─── DATASET

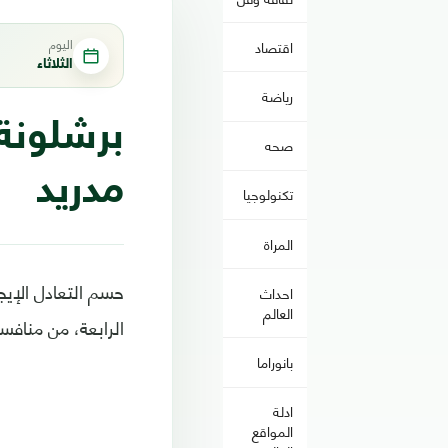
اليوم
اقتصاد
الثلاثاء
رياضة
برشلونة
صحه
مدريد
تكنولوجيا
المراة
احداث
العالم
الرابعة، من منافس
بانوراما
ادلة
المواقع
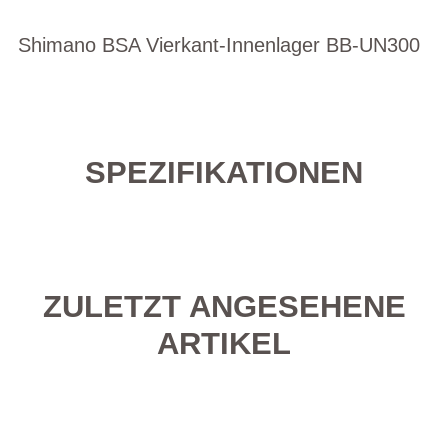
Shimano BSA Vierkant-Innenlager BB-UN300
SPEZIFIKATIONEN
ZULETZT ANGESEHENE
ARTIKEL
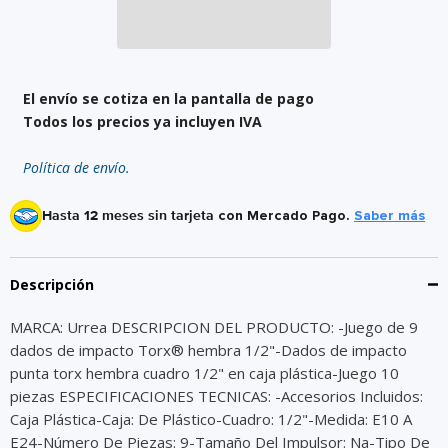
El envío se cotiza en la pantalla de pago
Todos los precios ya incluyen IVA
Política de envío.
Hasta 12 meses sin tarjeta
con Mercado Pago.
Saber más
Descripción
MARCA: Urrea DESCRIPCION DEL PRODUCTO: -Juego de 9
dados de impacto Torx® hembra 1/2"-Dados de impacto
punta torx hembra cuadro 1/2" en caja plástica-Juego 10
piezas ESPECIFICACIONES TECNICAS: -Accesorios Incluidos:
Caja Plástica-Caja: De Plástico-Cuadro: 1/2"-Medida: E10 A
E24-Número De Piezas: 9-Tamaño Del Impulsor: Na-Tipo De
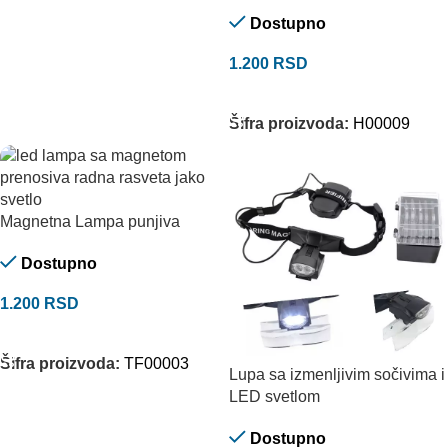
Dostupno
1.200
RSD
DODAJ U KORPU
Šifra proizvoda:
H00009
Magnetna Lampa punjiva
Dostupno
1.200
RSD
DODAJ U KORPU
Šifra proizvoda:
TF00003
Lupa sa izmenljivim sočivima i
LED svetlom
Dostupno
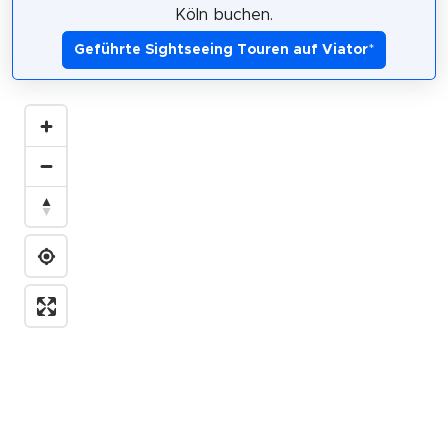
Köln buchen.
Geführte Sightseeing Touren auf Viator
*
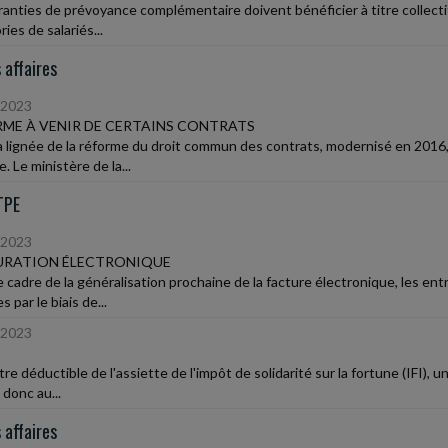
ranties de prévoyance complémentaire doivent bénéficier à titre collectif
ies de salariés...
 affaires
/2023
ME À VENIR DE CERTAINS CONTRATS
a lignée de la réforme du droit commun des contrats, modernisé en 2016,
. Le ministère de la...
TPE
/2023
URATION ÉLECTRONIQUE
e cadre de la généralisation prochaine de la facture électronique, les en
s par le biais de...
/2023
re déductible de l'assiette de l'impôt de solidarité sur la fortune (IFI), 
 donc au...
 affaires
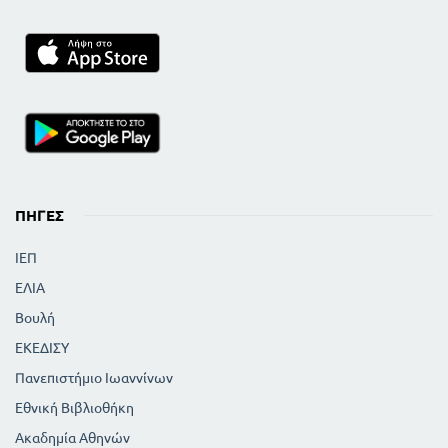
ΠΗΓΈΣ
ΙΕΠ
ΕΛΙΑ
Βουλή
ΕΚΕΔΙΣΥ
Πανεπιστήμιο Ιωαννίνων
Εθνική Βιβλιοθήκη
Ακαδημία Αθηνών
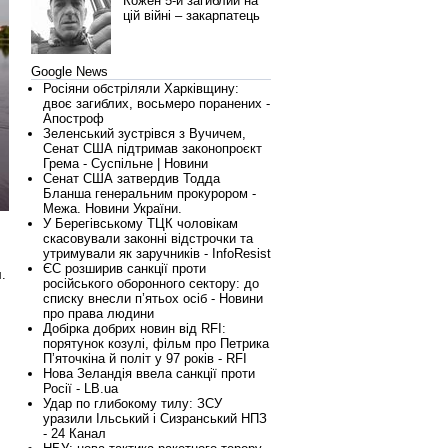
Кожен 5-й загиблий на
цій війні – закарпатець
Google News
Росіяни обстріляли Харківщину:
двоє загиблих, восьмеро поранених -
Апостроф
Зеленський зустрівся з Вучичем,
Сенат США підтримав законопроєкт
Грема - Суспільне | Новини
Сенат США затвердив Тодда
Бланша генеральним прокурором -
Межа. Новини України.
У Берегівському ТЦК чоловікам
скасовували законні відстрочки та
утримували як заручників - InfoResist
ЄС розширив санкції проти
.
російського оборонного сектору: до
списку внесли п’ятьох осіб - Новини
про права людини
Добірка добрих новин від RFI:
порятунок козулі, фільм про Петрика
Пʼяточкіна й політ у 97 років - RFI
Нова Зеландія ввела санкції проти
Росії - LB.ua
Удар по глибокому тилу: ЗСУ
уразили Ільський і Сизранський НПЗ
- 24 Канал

──────

### EXERCISE
Wherever the word "санкції" appears in a line of the data, copy that line.

### WRITTEN REPLY
ЄС розширив санкції проти
Нова Зеландія ввела санкції проти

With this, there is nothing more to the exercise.